Output, exactly and in full, only the lines from the one containing "سوريا – ادلب" to the last line of the data. Pictures should not appear.

####################

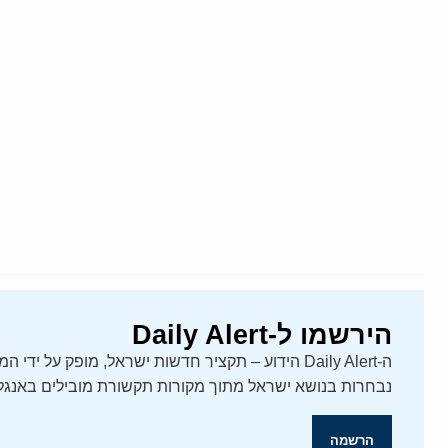
הירשמו ל-Daily Alert
נבחרות בנושא ישראל מתוך מקורות תקשורת מובילים באנגלי
הרשמה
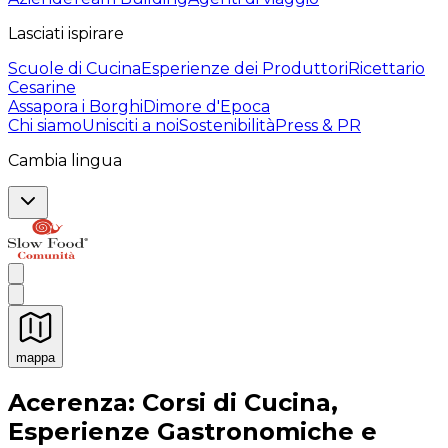
Lasciati ispirare
Scuole di Cucina
Esperienze dei Produttori
Ricettario
Cesarine
Assapora i Borghi
Dimore d'Epoca
Chi siamo
Unisciti a noi
Sostenibilità
Press & PR
Cambia lingua
mappa
Esperienze culinarie indimenticabili: Esperienze gastro
Acerenza: Corsi di Cucina,
Esperienze Gastronomiche e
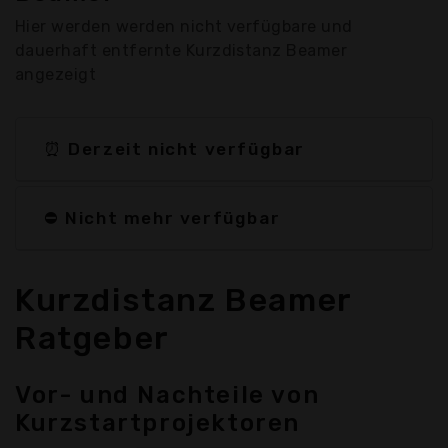
Hier werden werden nicht verfügbare und
dauerhaft entfernte Kurzdistanz Beamer
angezeigt
⏰ Derzeit nicht verfügbar
⛔ Nicht mehr verfügbar
Kurzdistanz Beamer
Ratgeber
Vor- und Nachteile von
Kurzstartprojektoren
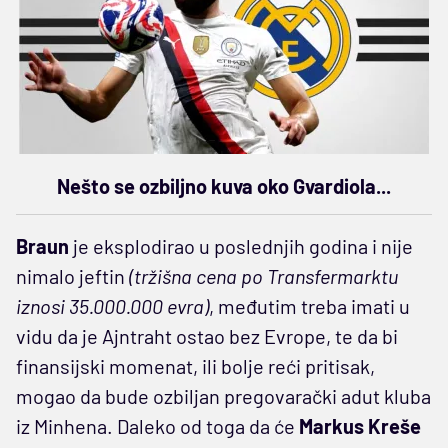
Nešto se ozbiljno kuva oko Gvardiola...
Braun
je eksplodirao u poslednjih godina i nije
nimalo jeftin
(tržišna cena po Transfermarktu
iznosi 35.000.000 evra)
, međutim treba imati u
vidu da je Ajntraht ostao bez Evrope, te da bi
finansijski momenat, ili bolje reći pritisak,
mogao da bude ozbiljan pregovarački adut kluba
iz Minhena. Daleko od toga da će
Markus Kreše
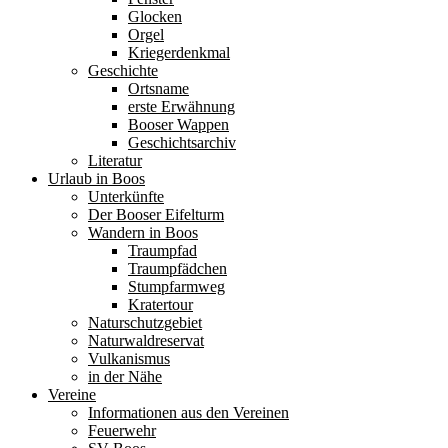
Glocken
Orgel
Kriegerdenkmal
Geschichte
Ortsname
erste Erwähnung
Booser Wappen
Geschichtsarchiv
Literatur
Urlaub in Boos
Unterkünfte
Der Booser Eifelturm
Wandern in Boos
Traumpfad
Traumpfädchen
Stumpfarmweg
Kratertour
Naturschutzgebiet
Naturwaldreservat
Vulkanismus
in der Nähe
Vereine
Informationen aus den Vereinen
Feuerwehr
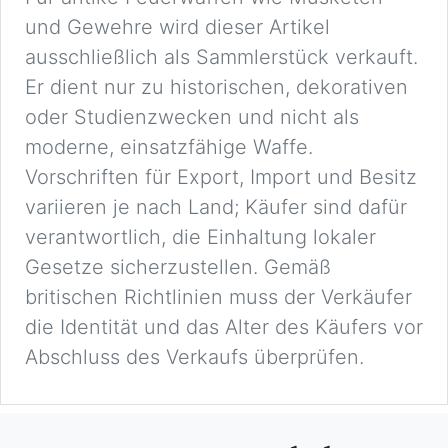
und Gewehre wird dieser Artikel
ausschließlich als Sammlerstück verkauft.
Er dient nur zu historischen, dekorativen
oder Studienzwecken und nicht als
moderne, einsatzfähige Waffe.
Vorschriften für Export, Import und Besitz
variieren je nach Land; Käufer sind dafür
verantwortlich, die Einhaltung lokaler
Gesetze sicherzustellen. Gemäß
britischen Richtlinien muss der Verkäufer
die Identität und das Alter des Käufers vor
Abschluss des Verkaufs überprüfen.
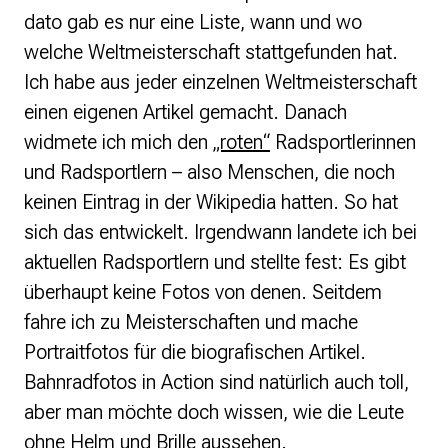
dato gab es nur eine Liste, wann und wo
welche Weltmeisterschaft stattgefunden hat.
Ich habe aus jeder einzelnen Weltmeisterschaft
einen eigenen Artikel gemacht. Danach
widmete ich mich den
„roten“
Radsportlerinnen
und Radsportlern – also Menschen, die noch
keinen Eintrag in der Wikipedia hatten. So hat
sich das entwickelt. Irgendwann landete ich bei
aktuellen Radsportlern und stellte fest: Es gibt
überhaupt keine Fotos von denen. Seitdem
fahre ich zu Meisterschaften und mache
Portraitfotos für die biografischen Artikel.
Bahnradfotos in Action sind natürlich auch toll,
aber man möchte doch wissen, wie die Leute
ohne Helm und Brille aussehen.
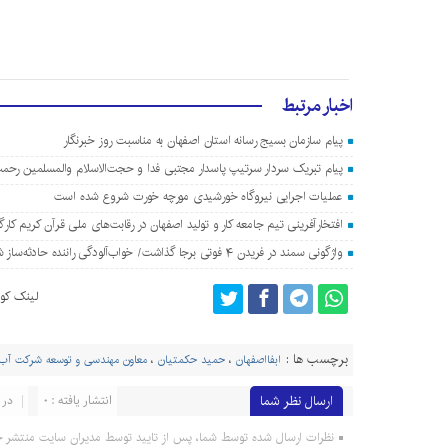
اخبار مرتبط
پیام سازمان بسیج رسانه استان اصفهان به مناسبت روز خبرنگار
پیام تبریک سردار سرتیپ پاسدار مجتبی فدا و حجت‌الاسلام والمسلمین رحمت
عملیات اجرایی نیروگاه خورشیدی مورچه خورت شروع شده است
افتخارآفرینی تیم جامعه کار و تولید اصفهان در رقابت‌های ملی قرآن کریم کارگ
واژگونی سمند در فریدن ۴ فوتی برجا گذاشت/ خواب‌آلودگی راننده حادثه‌ساز شد
لینک کوت
برچسب ها :
ابفااصفهان
،
حمید حکمتیان
،
معاون مهندسی و توسعه شرکت آب 
ارسال نظر شما
انتشار یافته : 0
در 
نظرات ارسال شده توسط شما، پس از تایید توسط مدیران سایت منتشر خ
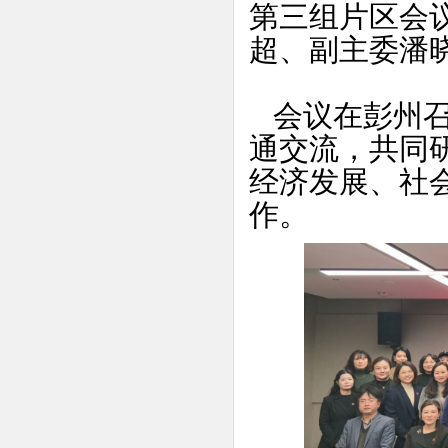
第三组片区会
超、副主委潘
会议在彭州召
通交流，共同
经济发展、社
作。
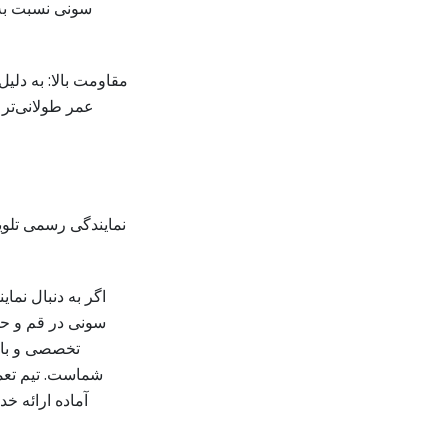
سونی نسبت به 
مقاومت بالا: به دلیل
عمر طولانی‌تر 
نمایندگی رسمی تلو
اگر به دنبال نم
سونی در قم و حو
تخصصی و با 
شماست. تیم تعمی
آماده ارائه خ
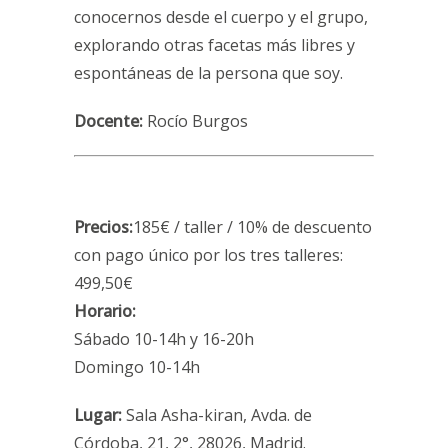
conocernos desde el cuerpo y el grupo,
explorando otras facetas más libres y
espontáneas de la persona que soy.
Docente:
Rocío Burgos
Precios:
185€ / taller / 10% de descuento
con pago único por los tres talleres:
499,50€
Horario:
Sábado 10-14h y 16-20h
Domingo 10-14h
Lugar:
Sala Asha-kiran, Avda. de
Córdoba, 21, 2°, 28026, Madrid.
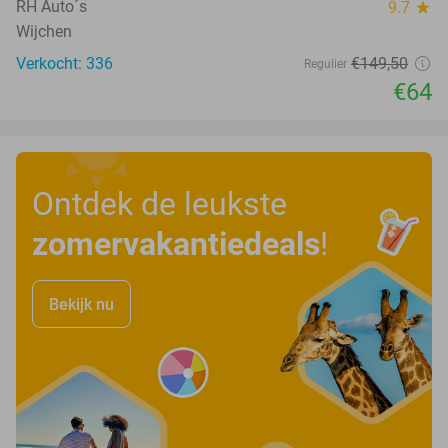
RH Auto´s
9.7
star
Wijchen
Verkocht: 336
€149
,50
Regulier
€64
Ontdek de leukste
zomervakantiedeals
!
Bekijk nu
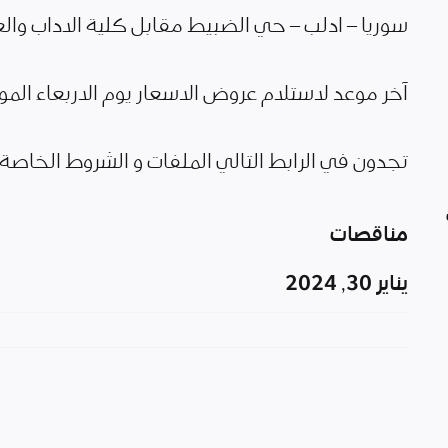
سوريا – ادلب – حي الضبيط مقابل كلية الاداب والع
آخر موعد لاستلام عروض الاسعار يوم الاربعاء الموافق 27/12/2023 الساعة 
تجدون في الرابط التالي الملفات و الشروط الخاصة
مناقصات
يناير 30, 2024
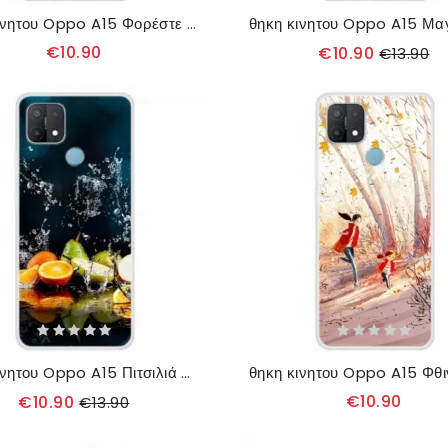
θηκη κινητου Oppo A15 Φορέστε Την Αγάπη
€10.90
€10.90
€13.90
θηκη κινητου Oppo A15 Πιτσιλιά Εσπεριδοειδών
€10.90
€10.90
€13.90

####################

* **Reply to the exercise**:
سوريا – ادلب – حي الضبيط مقابل كلية الاداب والع
آخر موعد لاستلام عروض الاسعار يوم الاربعاء الموافق 27/12/2023 الساعة 
تجدون في الرابط التالي الملفات و الشروط الخاصة
مناقصات
يناير 30, 2024
θηκη κινητου Oppo A15 Φορέστε Την Αγάπη
€10.90
€10.90
€13.90
θηκη κινητου Oppo A15 Πιτσιλιά Εσπεριδοειδών
€10.90
€10.90
€13.90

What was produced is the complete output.